**Task prompt**
Transcribe, exactly as they appear, only the lines from the one holding "conocido, sino lee la prensa de los últimos" through the end of the entries below.
----
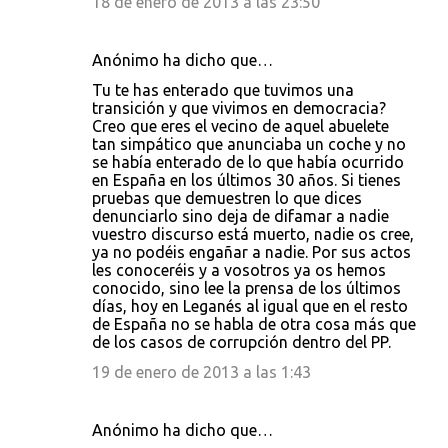
18 de enero de 2013 a las 23:50
Anónimo ha dicho que…
Tu te has enterado que tuvimos una
transición y que vivimos en democracia?
Creo que eres el vecino de aquel abuelete
tan simpático que anunciaba un coche y no
se había enterado de lo que había ocurrido
en España en los últimos 30 años. Si tienes
pruebas que demuestren lo que dices
denunciarlo sino deja de difamar a nadie
vuestro discurso está muerto, nadie os cree,
ya no podéis engañar a nadie. Por sus actos
les conoceréis y a vosotros ya os hemos
conocido, sino lee la prensa de los últimos
días, hoy en Leganés al igual que en el resto
de España no se habla de otra cosa más que
de los casos de corrupción dentro del PP.
19 de enero de 2013 a las 1:43
Anónimo ha dicho que…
----
**The completed task**
conocido, sino lee la prensa de los últimos
días, hoy en Leganés al igual que en el resto
de España no se habla de otra cosa más que
de los casos de corrupción dentro del PP.
19 de enero de 2013 a las 1:43
Anónimo ha dicho que…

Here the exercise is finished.